• WHAT THE TASK REQUIRES
The following data has a line with "派俳優、石知田（シー・チーティエン）イ" and a line with "Truck- och lagerhandboken". Write out exactly those lines and all the lines between them.

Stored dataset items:
====================

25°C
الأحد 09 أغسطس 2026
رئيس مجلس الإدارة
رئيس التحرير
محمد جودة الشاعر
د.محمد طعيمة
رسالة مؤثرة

====================

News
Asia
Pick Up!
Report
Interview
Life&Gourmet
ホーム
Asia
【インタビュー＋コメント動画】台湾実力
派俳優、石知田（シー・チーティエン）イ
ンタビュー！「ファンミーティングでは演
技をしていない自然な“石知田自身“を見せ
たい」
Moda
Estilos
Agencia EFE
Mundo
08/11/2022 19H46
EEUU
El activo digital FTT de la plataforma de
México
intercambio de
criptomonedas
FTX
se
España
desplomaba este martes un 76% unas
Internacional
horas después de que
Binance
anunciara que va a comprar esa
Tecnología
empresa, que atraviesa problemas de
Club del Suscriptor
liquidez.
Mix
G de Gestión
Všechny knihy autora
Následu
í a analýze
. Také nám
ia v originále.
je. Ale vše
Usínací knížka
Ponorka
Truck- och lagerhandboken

====================

• TASK RESPONSE
派俳優、石知田（シー・チーティエン）イ
ンタビュー！「ファンミーティングでは演
技をしていない自然な“石知田自身“を見せ
たい」
Moda
Estilos
Agencia EFE
Mundo
08/11/2022 19H46
EEUU
El activo digital FTT de la plataforma de
México
intercambio de
criptomonedas
FTX
se
España
desplomaba este martes un 76% unas
Internacional
horas después de que
Binance
anunciara que va a comprar esa
Tecnología
empresa, que atraviesa problemas de
Club del Suscriptor
liquidez.
Mix
G de Gestión
Všechny knihy autora
Následu
í a analýze
. Také nám
ia v originále.
je. Ale vše
Usínací knížka
Ponorka
Truck- och lagerhandboken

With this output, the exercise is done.